Disallow

The disallow directive is used to instruct search engines not to crawl a page on a site and is added within the robots.txt file. This will also prevent a page from appearing within search results. Within our Hangout Notes, we explain how Google deals with disallow directives, with best practice advice and examples.

Disallow Rule Must Start with a Slash

February 26, 2016 Source

If you’re specifying a path in the robots.txt file, you must start with a slash, not a * wildcard.
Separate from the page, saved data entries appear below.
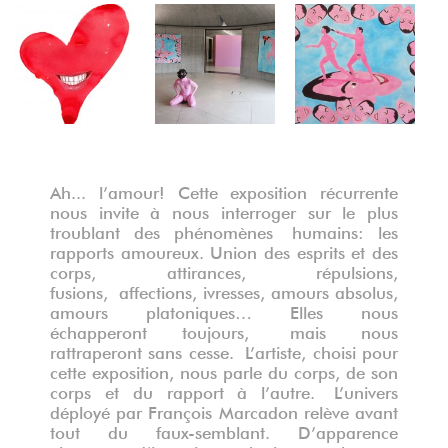
encre et aquarelle – 1m50 x 2m – 2014
Ah... l’amour! Cette exposition récurrente
nous invite à nous interroger sur le plus
troublant des phénomènes humains: les
rapports amoureux. Union des esprits et des
corps, attirances, répulsions,
fusions, affections, ivresses, amours absolus,
amours platoniques… Elles nous
échapperont toujours, mais nous
rattraperont sans cesse. L’artiste, choisi pour
cette exposition, nous parle du corps, de son
corps et du rapport à l’autre. L’univers
déployé par François Marcadon relève avant
tout du faux-semblant. D’apparence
This was always true, but was only recently added to the documentation and Search Console testing tool.


Disallowed URLs can be Indexed

January 29, 2016 Source

Even if a URL is disallowed it can still show up in the index.


Submit Updated Robots.txt via Search Console

August 25, 2015 Source

If you submit your robots.txt file via the Search Console Robots testing tool, they will recrawl it immediately instead of waiting for the normal daily check.


Disallow doesn’t prevent indexing

August 25, 2015 Source

A disallowed URL will be indexed and shown in results if Google has sufficient external signals.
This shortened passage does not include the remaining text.